#### WHAT TO PRODUCE:
Copy the listing that follows exactly. Its pictures do not belong in the copy.

#### MATERIAL PROVIDED:

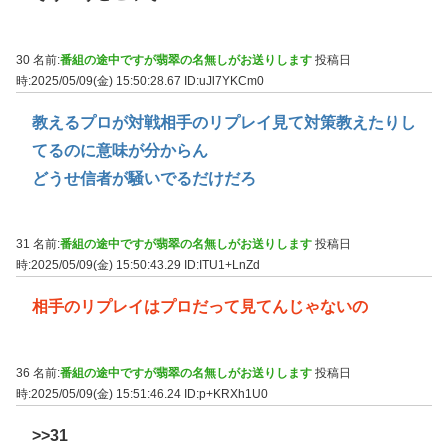
30 名前:
番組の途中ですが翡翠の名無しがお送りします
投稿日
時:2025/05/09(金) 15:50:28.67
ID:uJl7YKCm0
教えるプロが対戦相手のリプレイ見て対策教えたりし
てるのに意味が分からん
どうせ信者が騒いでるだけだろ
31 名前:
番組の途中ですが翡翠の名無しがお送りします
投稿日
時:2025/05/09(金) 15:50:43.29
ID:ITU1+LnZd
相手のリプレイはプロだって見てんじゃないの
36 名前:
番組の途中ですが翡翠の名無しがお送りします
投稿日
時:2025/05/09(金) 15:51:46.24
ID:p+KRXh1U0
>>31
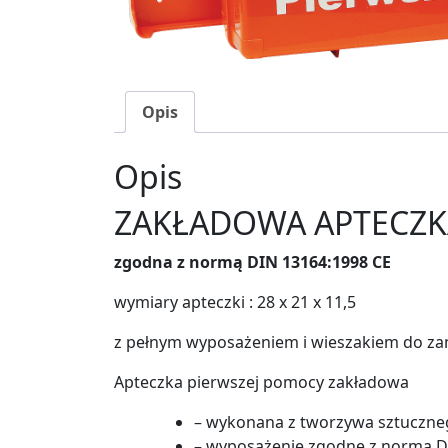
Opis
Opis
ZAKŁADOWA APTECZK
zgodna z normą DIN 13164:1998 CE
wymiary apteczki : 28 x 21 x 11,5
z pełnym wyposażeniem i wieszakiem do za
Apteczka pierwszej pomocy zakładowa
– wykonana z tworzywa sztuczne
– wyposażenie zgodne z normą D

#### EXERCISE ANSWER:
30 名前:
番組の途中ですが翡翠の名無しがお送りします
投稿日
時:2025/05/09(金) 15:50:28.67
ID:uJl7YKCm0
教えるプロが対戦相手のリプレイ見て対策教えたりし
てるのに意味が分からん
どうせ信者が騒いでるだけだろ
31 名前:
番組の途中ですが翡翠の名無しがお送りします
投稿日
時:2025/05/09(金) 15:50:43.29
ID:ITU1+LnZd
相手のリプレイはプロだって見てんじゃないの
36 名前:
番組の途中ですが翡翠の名無しがお送りします
投稿日
時:2025/05/09(金) 15:51:46.24
ID:p+KRXh1U0
>>31
Opis
Opis
ZAKŁADOWA APTECZK
zgodna z normą DIN 13164:1998 CE
wymiary apteczki : 28 x 21 x 11,5
z pełnym wyposażeniem i wieszakiem do za
Apteczka pierwszej pomocy zakładowa
– wykonana z tworzywa sztuczne
– wyposażenie zgodne z normą D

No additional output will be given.